→ **ACTION ITEM**:
Take the entries that follow and return only the lines from the one with "masks as SVG." through the final line, leaving every picture behind.

→ **MATERIAL PROVIDED**:
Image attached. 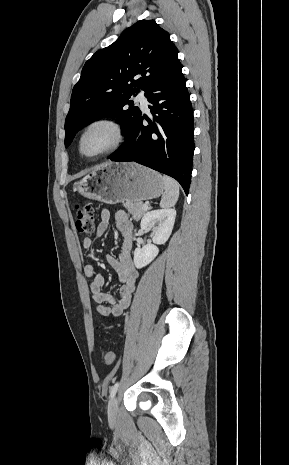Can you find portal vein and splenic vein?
I'll use <instances>...</instances> for the list:
<instances>
[{
    "instance_id": "18ae733b",
    "label": "portal vein and splenic vein",
    "mask_w": 289,
    "mask_h": 465,
    "mask_svg": "<svg viewBox=\"0 0 289 465\" xmlns=\"http://www.w3.org/2000/svg\"><path fill=\"white\" fill-rule=\"evenodd\" d=\"M143 209H148V205L147 204H143Z\"/></svg>"
}]
</instances>
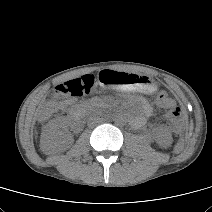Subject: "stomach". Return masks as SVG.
<instances>
[{
  "label": "stomach",
  "instance_id": "stomach-1",
  "mask_svg": "<svg viewBox=\"0 0 212 212\" xmlns=\"http://www.w3.org/2000/svg\"><path fill=\"white\" fill-rule=\"evenodd\" d=\"M98 80L101 84L106 85L107 87H113L123 91L138 89L144 92H152L154 90V86L147 83V77L127 72L105 69L99 73Z\"/></svg>",
  "mask_w": 212,
  "mask_h": 212
}]
</instances>
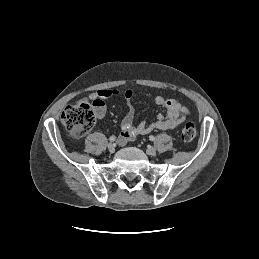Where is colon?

→ **ANSWER BELOW**:
Subject: "stomach". Return masks as SVG.
<instances>
[{
  "label": "stomach",
  "instance_id": "stomach-1",
  "mask_svg": "<svg viewBox=\"0 0 212 212\" xmlns=\"http://www.w3.org/2000/svg\"><path fill=\"white\" fill-rule=\"evenodd\" d=\"M98 80L101 84L106 85L107 87H113L123 91L138 89L144 92H152L154 90V86L147 83V77L127 72L105 69L99 73Z\"/></svg>",
  "mask_w": 212,
  "mask_h": 212
}]
</instances>
Where is colon?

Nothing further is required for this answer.